There is an important rule to observe when considering the cause of a cough: if the cough has been present for three weeks or more always investigate for pulmonary tuberculosis. The differential diagnosis may be reviewed from knowledge of the cough receptor sites:

  1. Upper respiratory tract:
    1. Viral infections are the commonest cause of cough which may last up to two months.
    2. Sinusitis.
    3. Allergic rhinitis
    4. Laryngeal lesions including inhalation of irritants.
    5. Wax or any foreign body against the tympanic membrane.
  2. Pulmonary structures:
    1. Bronchial asthma.
    2. Inflammation: bronchitis, pneumonia, pertussis (whooping cough), bronchiectasis, smoke irritation, migrating larval stages of parasites (e.g. hookworm), malaria. Tuberculosis.
    3. Foreign bodies and tumours.
    4. Any cause of increased secretions.
    5. Heart failure with pulmonary oedema, pulmonary emboli and secondary tumours.
    6. Cystic fibrosis.
    7. Sarcoidosis.
    8. Any other cause of interstitial lung disease: collagen diseases (e.g. rheumatoid disease, systemic lupus erythematosus, scleroderma), drugs (e.g. nitrofurantoin, methotrexate, anticancer drugs, penicillins, non-steroidal anti-inflammatory drugs, amiodarone).
  3. Other:
    1. Diaphragmatic, pericardial and gastric receptors are probably of little importance.
    2. Gastro-oesophageal reflux may lead to a cough by aspiration. This is probably the most important cause of chronic cough and should be excluded if no other obvious cause can be found. Also a trial of anti-reflux therapy may be worthwhile in any case of chronic persistent cough. It must be remembered that with reflux in patients already taking proton pump inhibitors there may not be heartburn because of the absence of acid but the enzyme pepsin may give rise to the cough.
    3. Psychogenic.

Diagnosis

Special points to note in the history

Times when the cough is worse: cough at night may indicate heart failure, bronchial asthma or aspiration from gastro-oesophageal reflux; cough at meal times may suggest aspiration.
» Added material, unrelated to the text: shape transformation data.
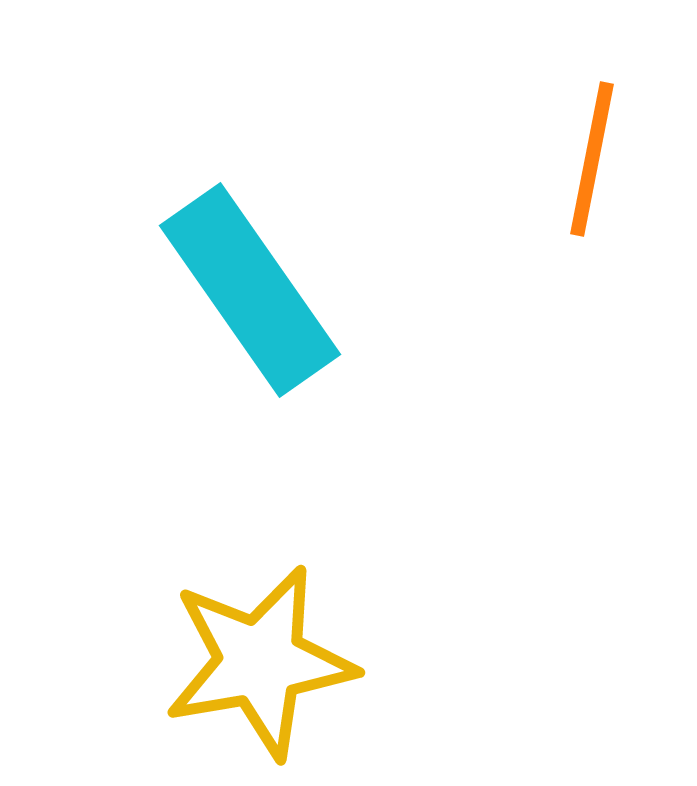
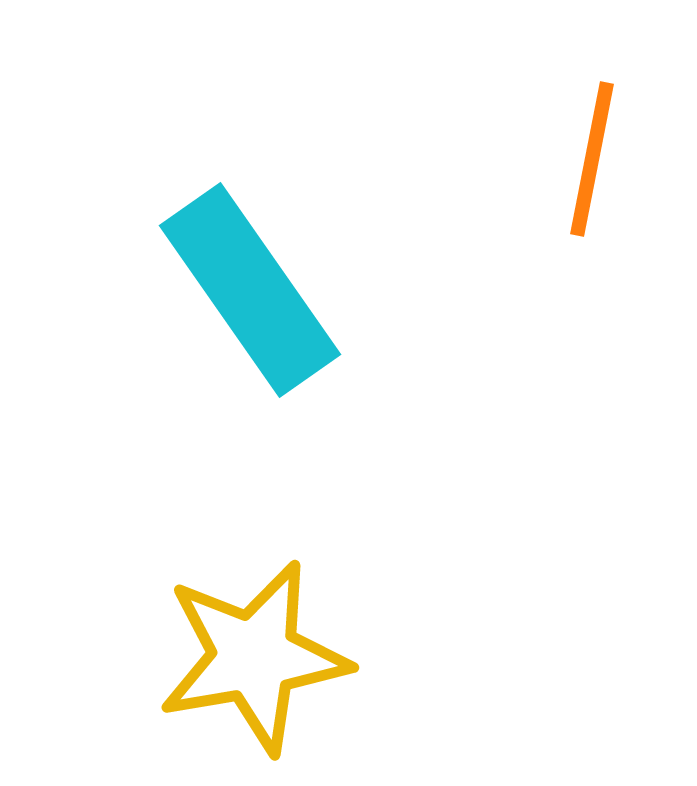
yellow star: moved 6 px left, 5 px up
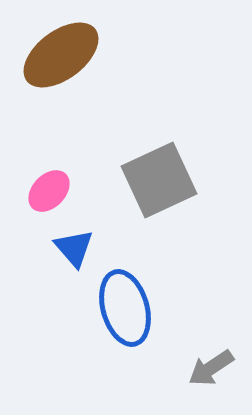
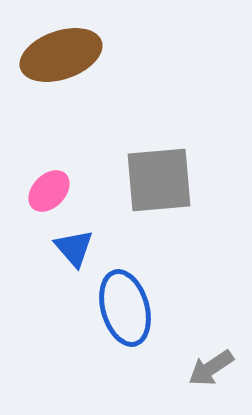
brown ellipse: rotated 18 degrees clockwise
gray square: rotated 20 degrees clockwise
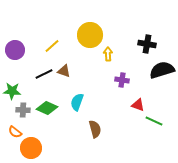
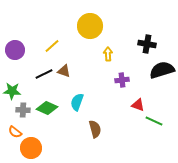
yellow circle: moved 9 px up
purple cross: rotated 16 degrees counterclockwise
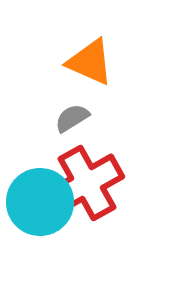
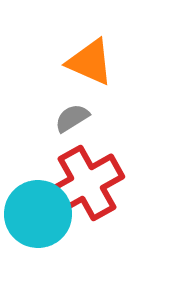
cyan circle: moved 2 px left, 12 px down
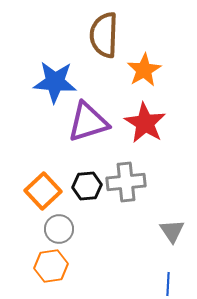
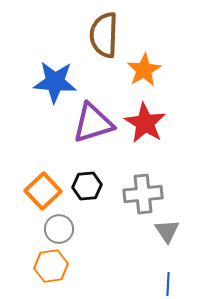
purple triangle: moved 5 px right, 1 px down
gray cross: moved 17 px right, 12 px down
gray triangle: moved 5 px left
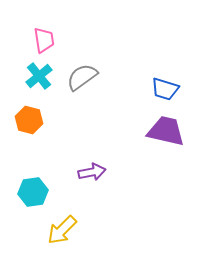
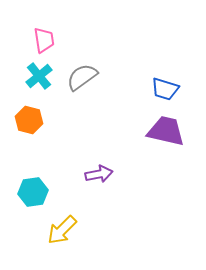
purple arrow: moved 7 px right, 2 px down
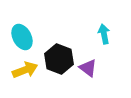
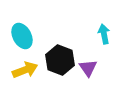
cyan ellipse: moved 1 px up
black hexagon: moved 1 px right, 1 px down
purple triangle: rotated 18 degrees clockwise
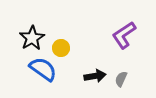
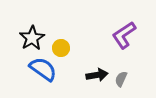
black arrow: moved 2 px right, 1 px up
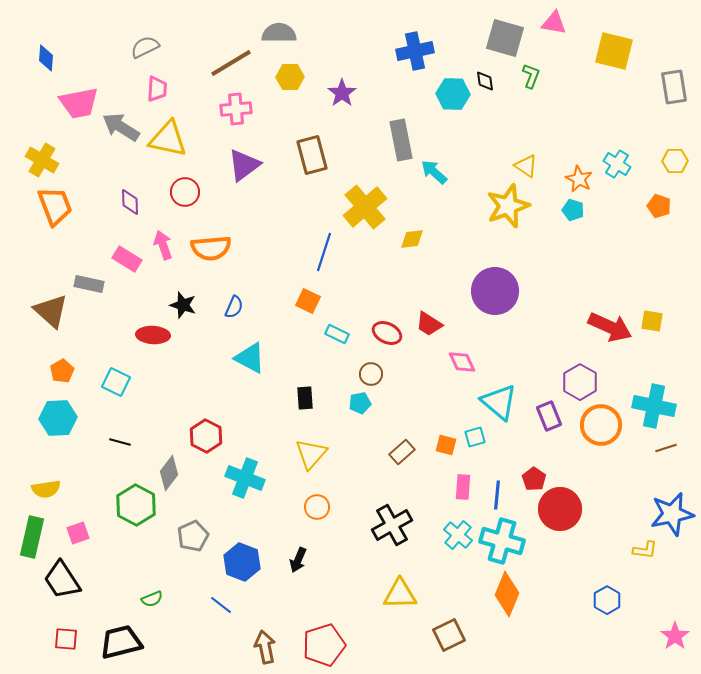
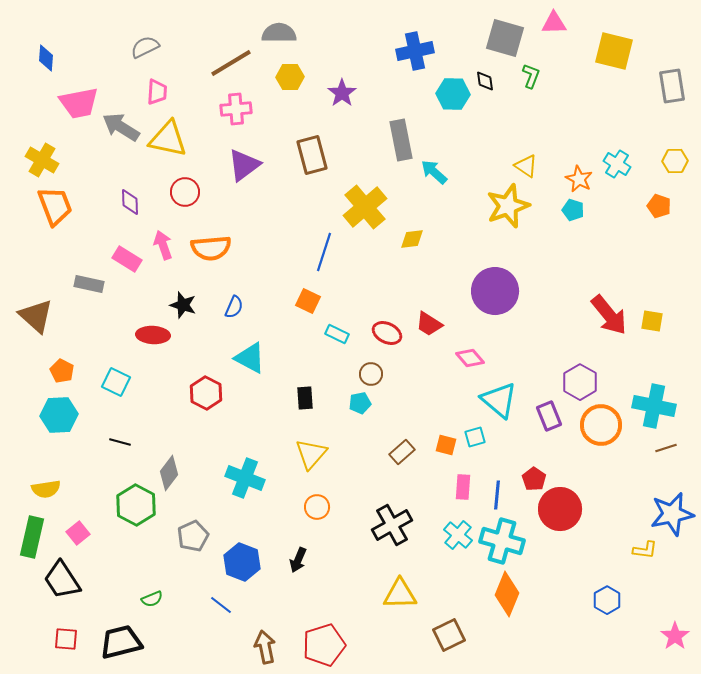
pink triangle at (554, 23): rotated 12 degrees counterclockwise
gray rectangle at (674, 87): moved 2 px left, 1 px up
pink trapezoid at (157, 89): moved 3 px down
brown triangle at (51, 311): moved 15 px left, 5 px down
red arrow at (610, 327): moved 1 px left, 12 px up; rotated 27 degrees clockwise
pink diamond at (462, 362): moved 8 px right, 4 px up; rotated 16 degrees counterclockwise
orange pentagon at (62, 371): rotated 15 degrees counterclockwise
cyan triangle at (499, 402): moved 2 px up
cyan hexagon at (58, 418): moved 1 px right, 3 px up
red hexagon at (206, 436): moved 43 px up
pink square at (78, 533): rotated 20 degrees counterclockwise
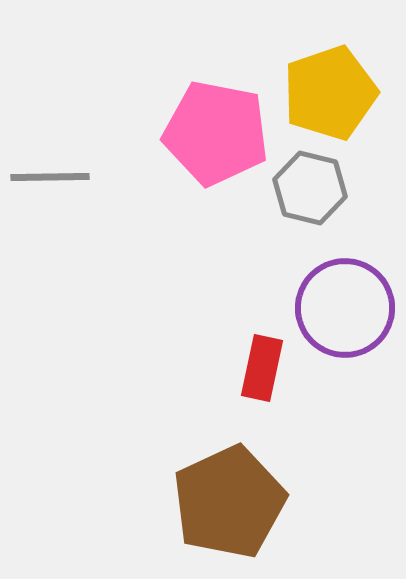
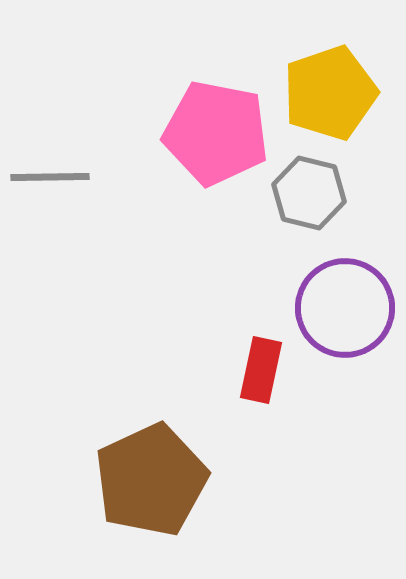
gray hexagon: moved 1 px left, 5 px down
red rectangle: moved 1 px left, 2 px down
brown pentagon: moved 78 px left, 22 px up
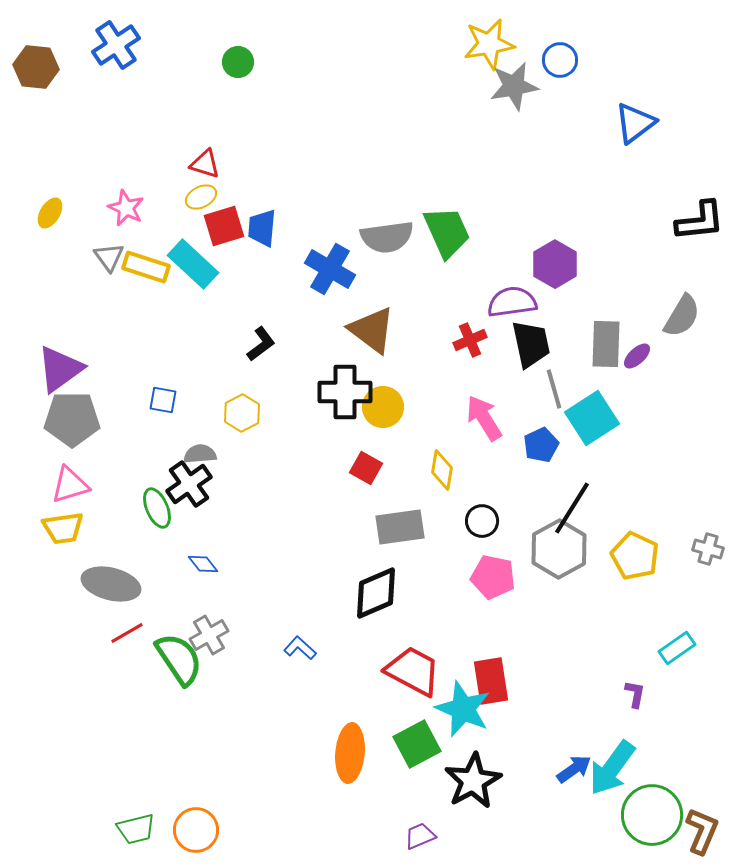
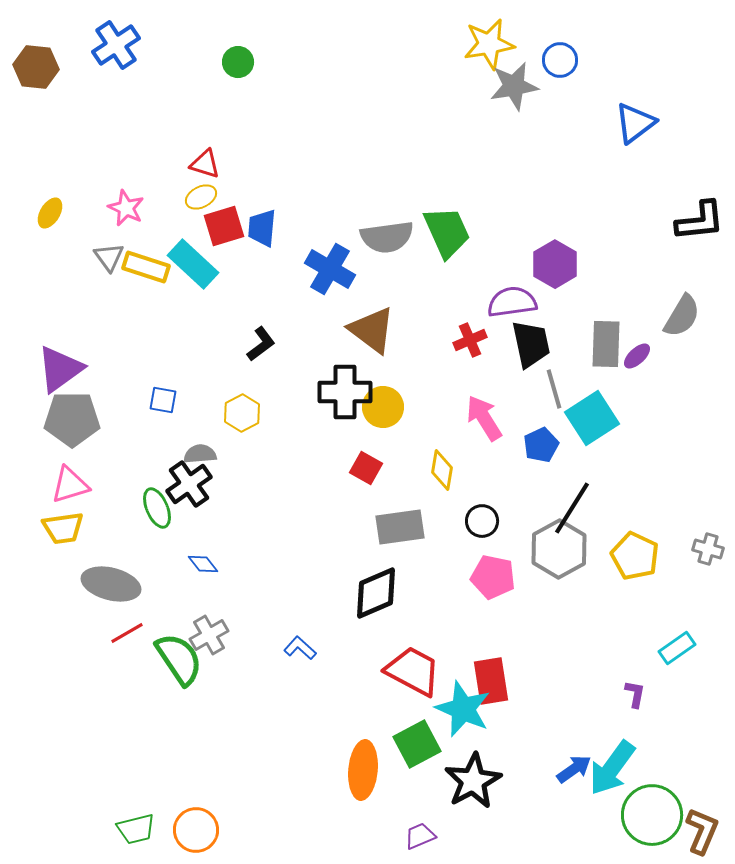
orange ellipse at (350, 753): moved 13 px right, 17 px down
Also a cough after meals may suggest pharyngeal pouch. A cough during a meal that includes a fizzy drink or acid vapours (as in lemon juice) may be due to bronchial hyper-reactivity or asthma.

  1. Triggers:
    1. Exertion or laughing: interstitial lung disease or bronchial asthma.
    2. Environmental change: houses and pets: may suggest an allergic cause or asthma.
    3. Medication: angiotensin converting enzyme inhibitors and beta-blockers (ingested and as eye drops). Interstitial lung disease may be caused by many drugs (e.g. as above) and present with cough.
  2. Sputum production: Post nasal drip and bronchitis often create morning sputum. Purulent sputum usually suggests bacterial infection but eosinophils in high numbers may give rise to similar appearances. Large volumes of persistent purulent sputum are an indication of probable bronchiectasis.
  3. Haemoptysis: Tuberculosis, bronchiectasis, tumours, pulmonary embolism and bronchitis.
  4. Sneezing and rhinorrhoea: allergic rhinitis.
  5. Dry mouth, from mouth breathing, change or loss of sense of smell: chronic rhinitis.
  6. Gastro-oesophageal reflux symptoms or dysphagia: oesophageal disease.
  7. Joint pains and/or swelling: connective tissue disorders.
  8. Pointers to acquired immunodeficiency: unexplained cough may be a presentation of Pneumocystis jiroveci (formerly called corinii) pneumonia.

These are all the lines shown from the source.